Várias exposições e oficinas de máscaras estão acontecendo na cidade, para manter a características desse elemento primordial do personagem. Na Galeria Trapiche está acontecendo uma, outra também está ocorrendo Departamento de Assuntos Culturais da UFMA.

“É super interessante que os órgãos públicos ofereçam essas oficinas, É impronte para que se possa passar de geração a geração essa técnica de papietagem. As pessoas falam máscara de papel machê, mas o processo é papietagem que são camadas e mais camadas de cola com papel. E máscara de papel machê é uma massa que se faz de agua, papel e cola, que se pode moldar qualquer coisa”, explica Uimar Jr.

Para Tácito, o mais importante é perceber que algumas pessoas estão tentando dar um outro sentido para a máscara. “Cuidado! Não é necessário.

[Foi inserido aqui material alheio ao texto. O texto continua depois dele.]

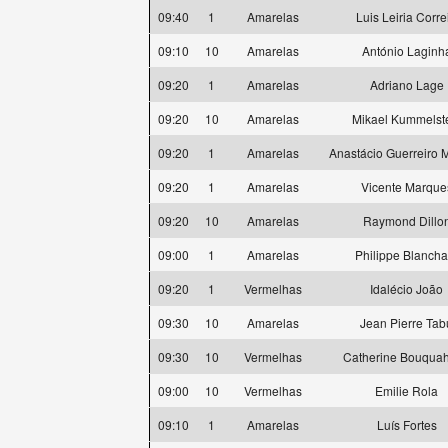
09:40
1
Amarelas
Luis Leiria Corre
09:10
10
Amarelas
António Laginh
09:20
1
Amarelas
Adriano Lage
09:20
10
Amarelas
Mikael Kummelst
09:20
1
Amarelas
Anastácio Guerreiro
09:20
1
Amarelas
Vicente Marque
09:20
10
Amarelas
Raymond Dillo
09:00
1
Amarelas
Philippe Blancha
09:20
1
Vermelhas
Idalécio João
09:30
10
Amarelas
Jean Pierre Tab
09:30
10
Vermelhas
Catherine Bouqua
09:00
10
Vermelhas
Emilie Rola
09:10
1
Amarelas
Luís Fortes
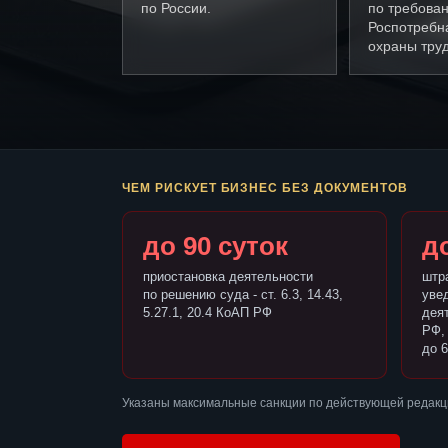
по России.
по требова
Роспотребн
охраны труд
ЧЕМ РИСКУЕТ БИЗНЕС БЕЗ ДОКУМЕНТОВ
до 90 суток
до
приостановка деятельности
штр
по решению суда - ст. 6.3, 14.43,
уве
5.27.1, 20.4 КоАП РФ
деят
РФ,
до 6
Указаны максимальные санкции по действующей редакц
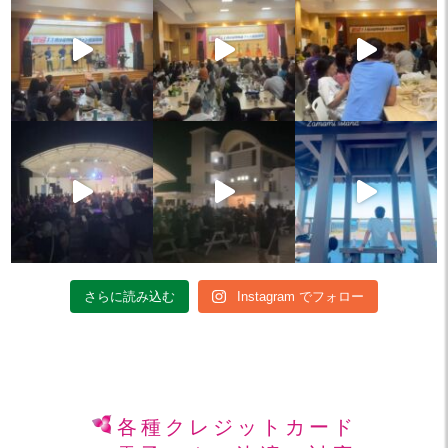
さらに読み込む
Instagram でフォロー
各種クレジットカード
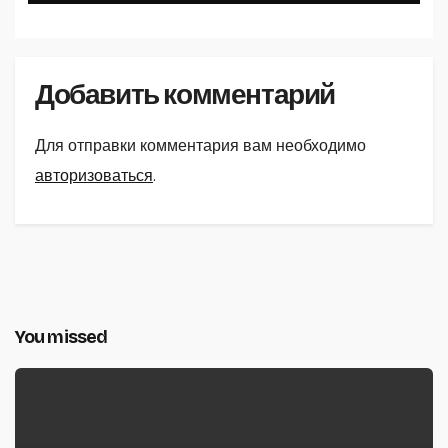
Добавить комментарий
Для отправки комментария вам необходимо
авторизоваться
.
You missed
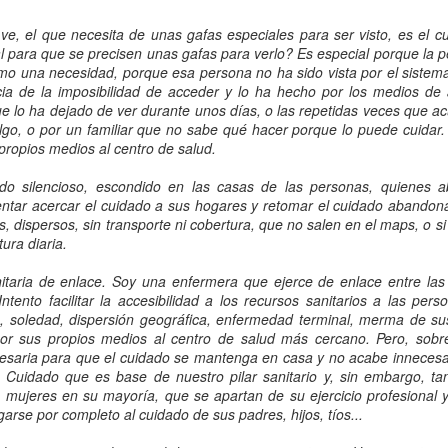
ha sido especialmente triste. Ha
El mes pasado fuimos invitados a
sido el día en que despedimos a
participar en una mesa de debate
ve, el que necesita de unas gafas especiales para ser visto, es el c
un maestro, un impulsor
del XXIX Congreso Nacional de
l para que se precisen unas gafas para verlo? Es especial porque la p
verdadero y acérrimo de las
Informática de la Salud -
o una necesidad, porque esa persona no ha sido vista por el sistema 
enfermeras investigadoras
AENTDE: El Renacimiento 2026
EB
Infors@lud2026, celebrado en
a de la imposibilidad de acceder y lo ha hecho por los medios de a
canarias. Se nos ha marchado
24
Madrid bajo el lema La Estrategia
e lo ha dejado de ver durante unos días, o las repetidas veces que a
Estamos todos casi de enhorabuena. Aquellos y aquellas que
Don Armando Aguirre Jaime. Una
de Salud Digital: Clave para la
algo, o por un familiar que no sabe qué hacer porque lo puede cuidar.
somos apasionados del lenguaje del cuidado estamos deseosos
pérdida enorme. Una pena muy
renovación del SNS.
s propios medios al centro de salud.
e que llegue el momento. El momento del Renacimiento de nuestra
grande. Parece que lo tenía
sociación. La Asociación Española de Nomenclatura, Taxonomía y
calculado, como gran matemático
La sesión de debate, en la que
do silencioso, escondido en las casas de las personas, quienes 
iagnósticos de Enfermería estará de nuevo en marcha. En breve.
que era. Pero no solo de los
interactuamos con otras colegas
entar acercar el cuidado a sus hogares y retomar el cuidado abandon
números sino de la vida en
enfermeras españolas, llevaba por
, dispersos, sin transporte ni cobertura, que no salen en el maps, o s
arece que más pronto que tarde habrá nueva Junta Directiva. Ya se
general.
título Cuidados medibles
ura diaria.
n abierto las candidaturas. Y eso significa que comienza de nuevo el
y visibles: lenguajes enfermeros
amino.
Era una persona sencilla, humilde,
en la Historia Clínica Digital del
taria de enlace. Soy una enfermera que ejerce de enlace entre las
conocedora del mundo, buena
SNS.
Intento facilitar la accesibilidad a los recursos sanitarios a las pe
gente. Elegante, serio y con
Necesidades de cuidados ¿catalogables?
AN
, soledad, dispersión geográfica, enfermedad terminal, merma de su
mucho humor.
8
r sus propios medios al centro de salud más cercano. Pero, sobre
Las necesidades humanas que requieren cuidados profesionales,
cesaria para que el cuidado se mantenga en casa y no acabe inneces
se supone que, son el objeto de los diagnósticos enfermeros.
. Cuidado que es base de nuestro pilar sanitario y, sin embargo, t
ecesidades de cuidados solemos decir.
 mujeres en su mayoría, que se apartan de su ejercicio profesional y
garse por completo al cuidado de sus padres, hijos, tíos...
n estos términos, se sabe que las necesidades humanas son
xtremadamente individuales y van totalmente acordes y en sintonía a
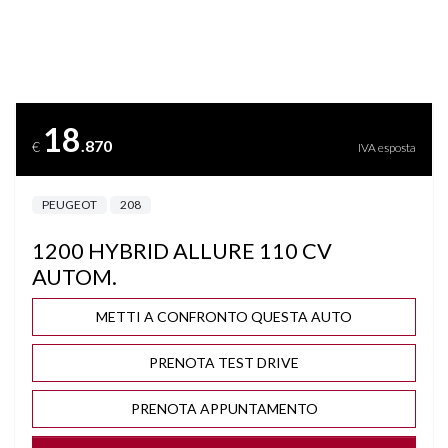
BLUETOOTH
BRACCIOLO
18
.870
€
IVA esposta
CAMBIO AUTOMATICO/SEQUENZIALE
PEUGEOT
208
CAMBIO F1 AL VOLANTE
1200 HYBRID ALLURE 110 CV
CERCHI "16
AUTOM.
CLIMA AUTOMATICO
METTI A CONFRONTO QUESTA AUTO
PRENOTA TEST DRIVE
COMPUTER DI BORDO
PRENOTA APPUNTAMENTO
CRUISE CONTROL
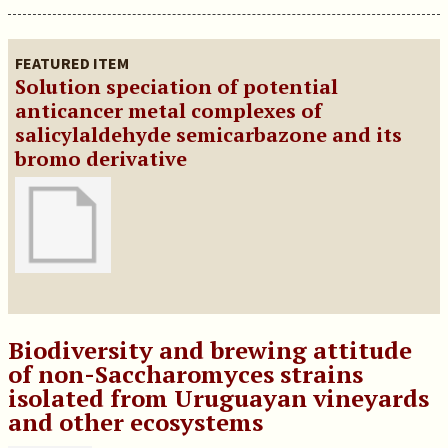
FEATURED ITEM
Solution speciation of potential
anticancer metal complexes of
salicylaldehyde semicarbazone and its
bromo derivative
Biodiversity and brewing attitude
of non-Saccharomyces strains
isolated from Uruguayan vineyards
and other ecosystems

O grotesco da máscara é mais importante ser mantido porque o fofão é um personagem nosso, maranhense, e já existe o palhaço em Pernambuco; o Papa Angu, em Pernambuco também; o Clóvis, que chamam de bate-bola, no Rio de Janeiro. E eles tem características muito próprias, muito especiais. Por que que a gente vai deformar a característica do nosso grotesco fofão? Não dá para assustar sempre, as vezes, dá para rir”.

Euclides lembra que o fofão realmente teve uma caída muito grande no carnaval, mas graças a alguns grupos, a tradição se mantém. “Ainda há grupos de resistência no nosso meio que tentam manter essa tradição viva em nosso meio e é importante que ela seja mantida porque nosso fofão é bastante peculiar, bastante característico e único em São Luís do Maranhão”.